For a development shop, I should think that all you really need is to make sure you've got secure, recent, usable backups of your source code and important licensing/contract data.
Unless you live in an area prone to a certain type of natural disaster, the types of things that cause real contigency plans to go into effect have a statistically small chance of ever happening to you. It's just not worth the money and effort to go to great lengths to make sure the company is running full speed the next day rather than two to three weeks down the road. As long as your data is safe, you should be ok. Just take good backups in duplicate - put one set in a fire safe onsite and ship one to a secure offsite location, perhaps using a service provider like Iron Mountain (although I'd encrypt that tape before I gave it to some random Iron Mountain driver if I were you).
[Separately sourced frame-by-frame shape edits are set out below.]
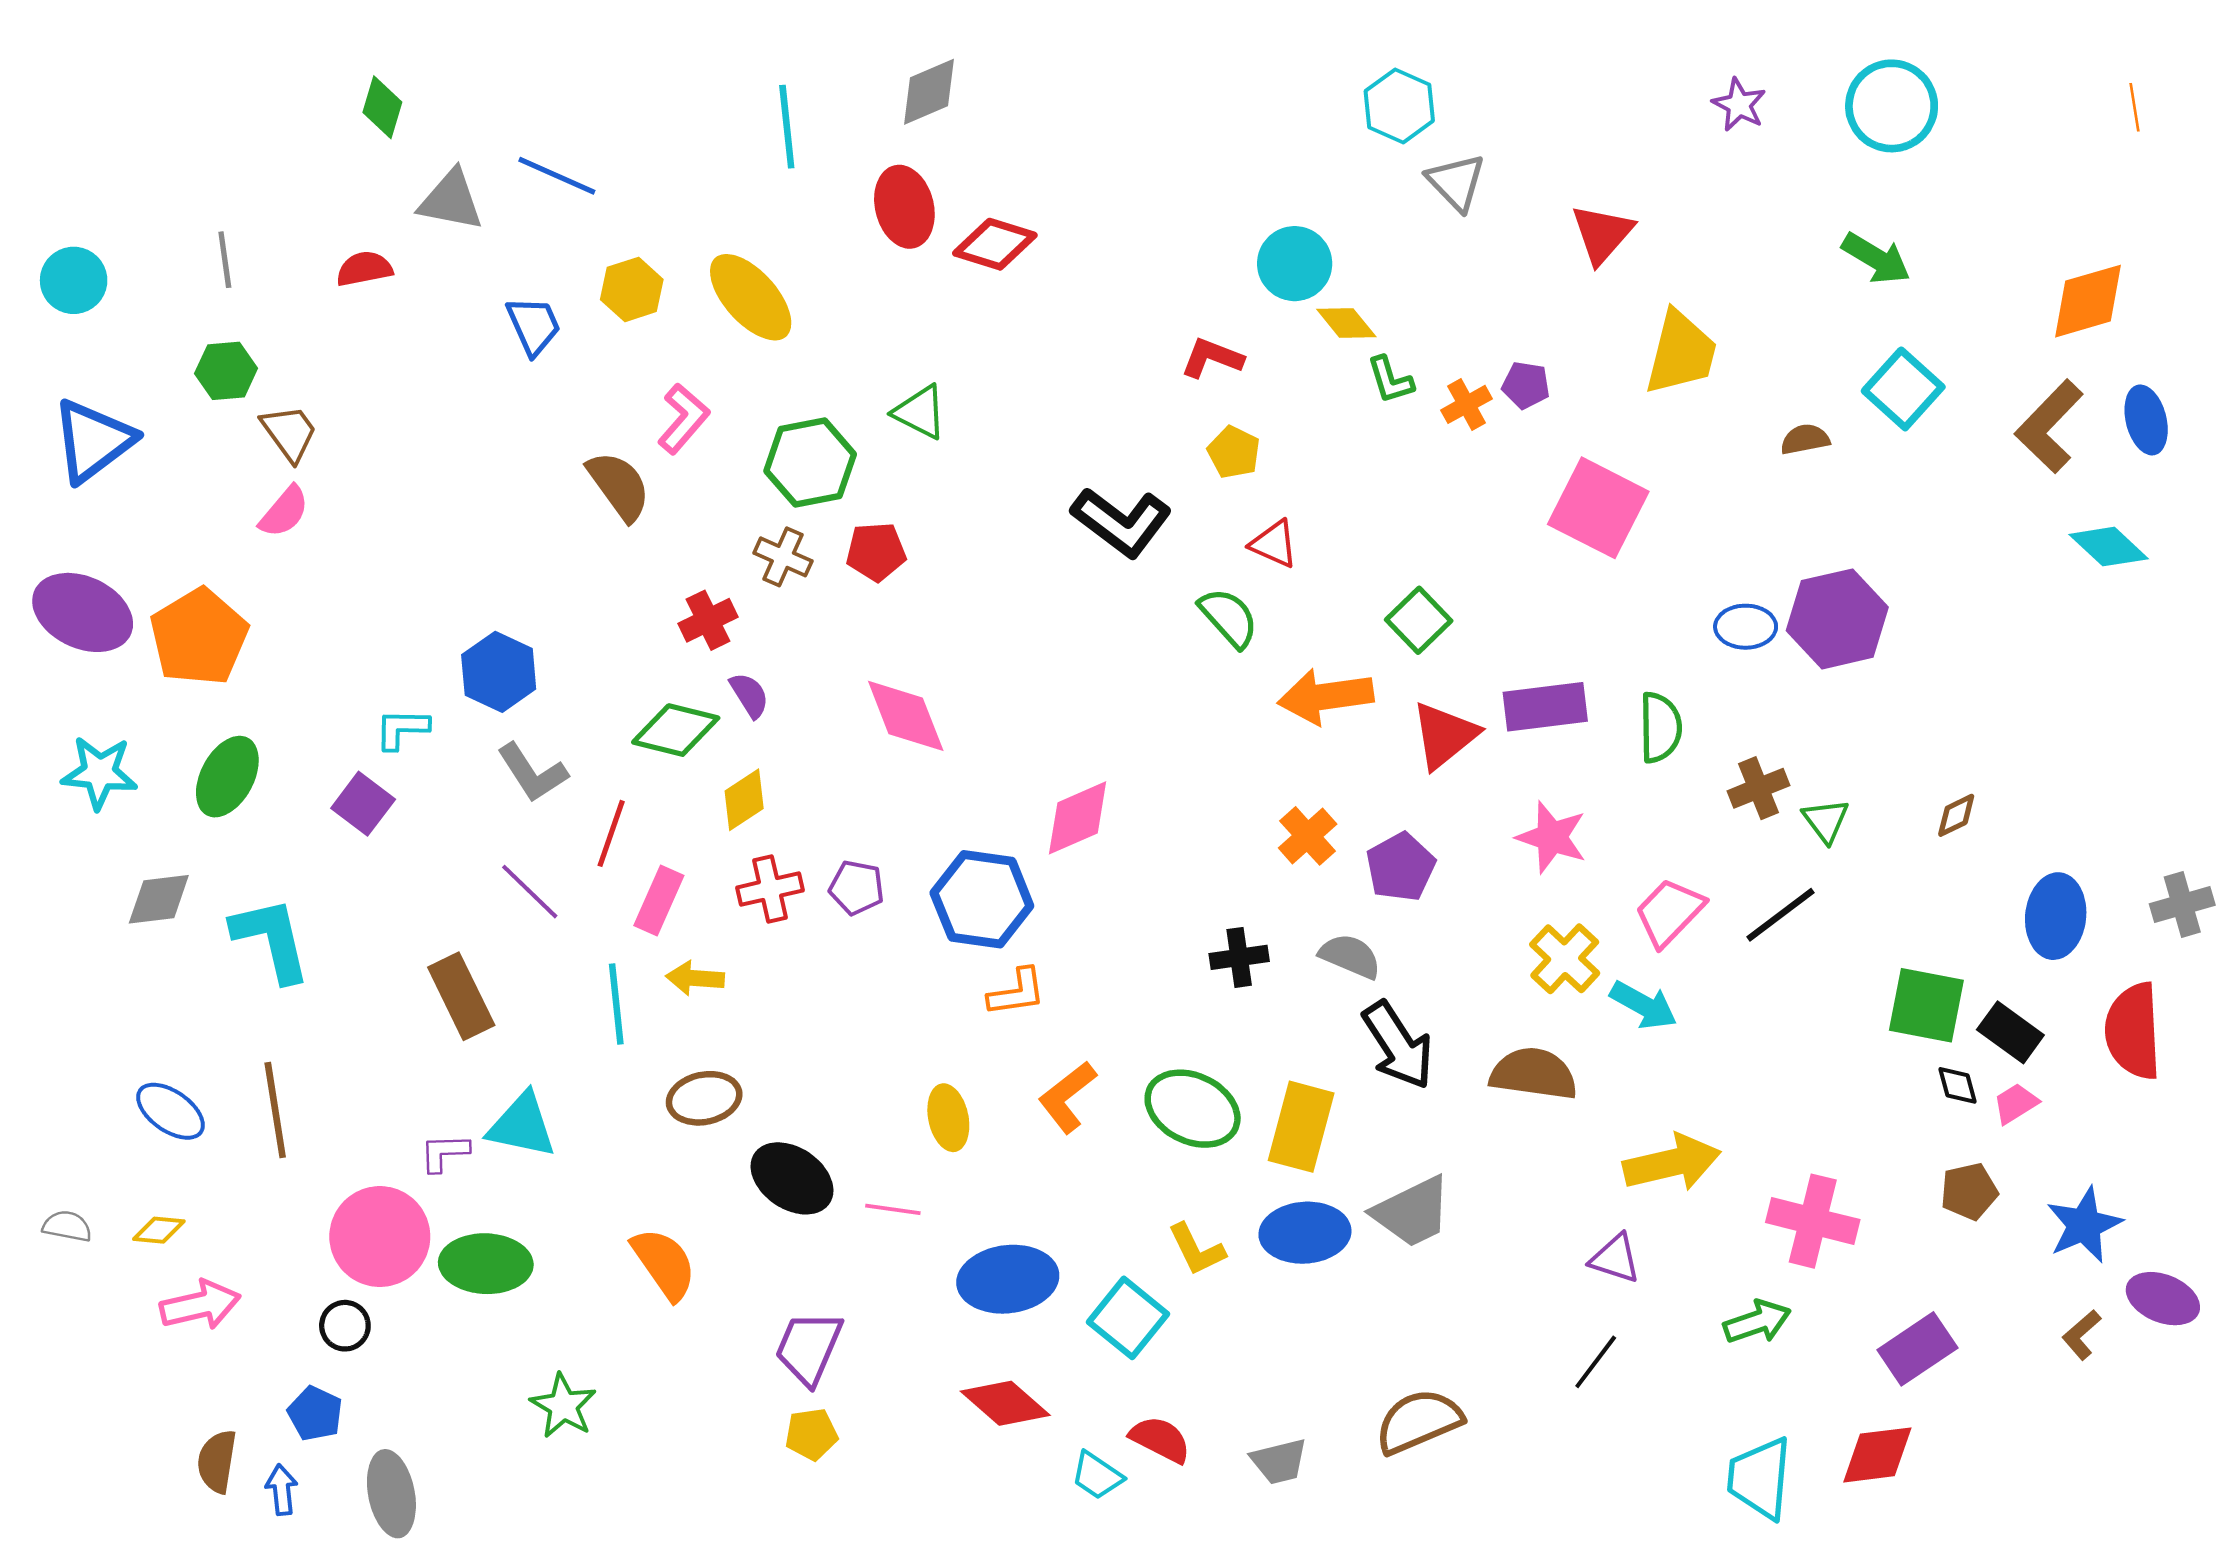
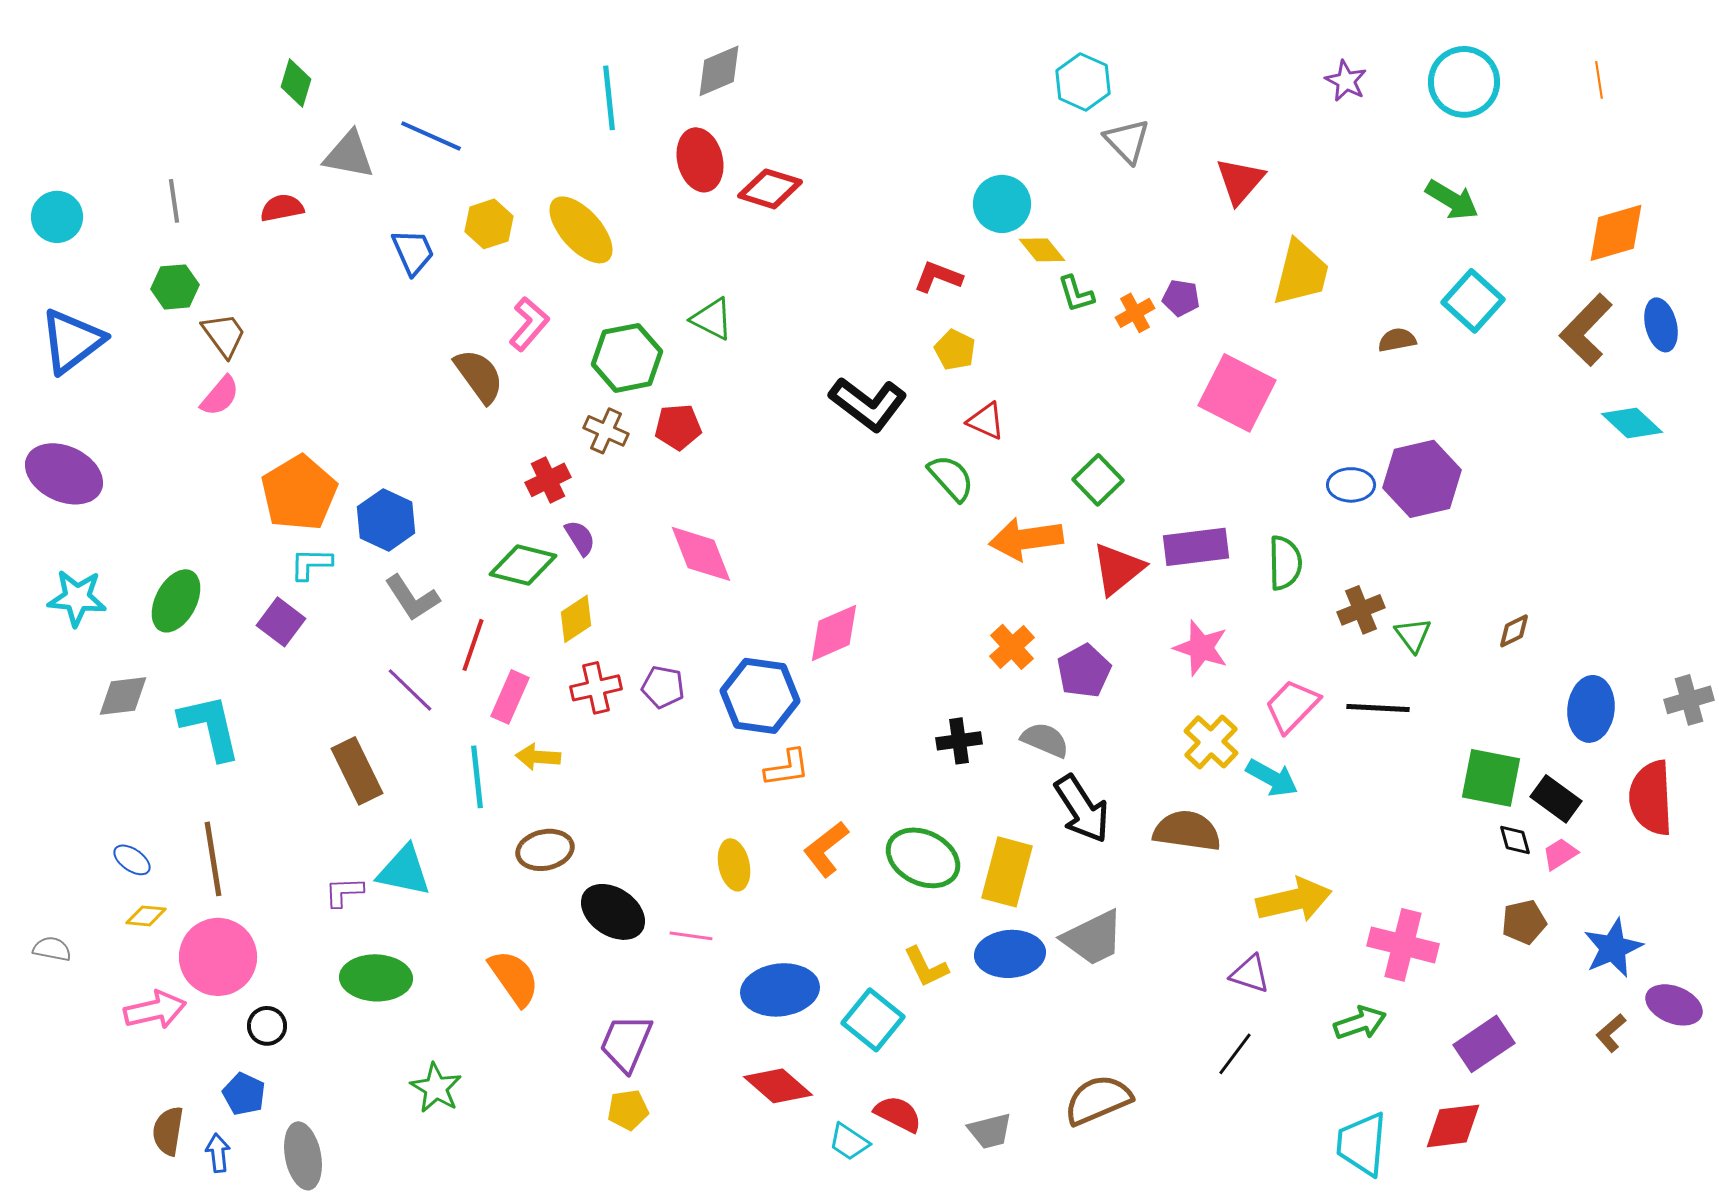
orange line: (2134, 107) -> (1599, 80), moved
orange pentagon: (199, 637) -> (299, 493), moved
black line: (1780, 915) -> (1378, 708), turned 40
blue ellipse: (170, 1111) -> (132, 860), size x0.7
yellow diamond: (159, 1230) -> (146, 916), moved
pink circle: (380, 1237) -> (218, 957), moved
Some businesses have to worry about 24/7 production operations that can't be allowed to stop. Typical examples of extreme uptime environments are stock exchanges, utility/telco companies, various emergency services, etc. In a lot of these sorts of cases, it's actually justifuable to double or even quadruple the cost of your implementations and the ongoing maintenance and salary costs just to make sure than when a 1:1,000,000 chance event occurs, you experience a 10 second performance hiccup rather than a serious outage. In some cases a one hour outage simply cannot be tolerated at any cost. These are the environments that really have a hard time pushing the bleeding edge of engineering geographically redundant "systems", where systems includes the machines, the networks, and the people using them. A development house, in contrast, is a pretty easy problem.
11*43+456^2
Risk category : eg. people risk (CTO gets hit by a bus), infrastructure risk (your server is destroyed by aliens), legal risk (you get sued by the RIAA for having an MP3 somewhere on your network), commercial risk (your biggest client goes bust), regulatory risk (the government licenses development shops) etc.
Risk impact
You then have to reach a business decision how much to spend on mitigating each risk. Clearly it's worth spending time on "high likelihood, disastrous impact" risks, but you may not care much about a transport strike stopping the cleaning staff from getting into work for a couple of days.
When you know which risks you care about, identify mitigation strategies. Typically, this starts with identifying an owner for the risk, who is in charge of the mitigation strategy. For instance, the development manager may have to find ways of mitigating the "top coder headhunted" risk by implementing code review processes, knowledge sharing systems, etc.
You should not let the business view risk management as a technology issue - it's a business issue. Risk mitigation has associated costs, either financial, time, or opportunity cost - the best way to avoid not getting paid for your work is to avoid working for unreliable bill payers. If you come up with a wonderful risk list and proposals for mitigation, your work will be wasted unless the business is willing to bear the cost of implementing your proposals.
It's all very well in practice, but it will never work in theory.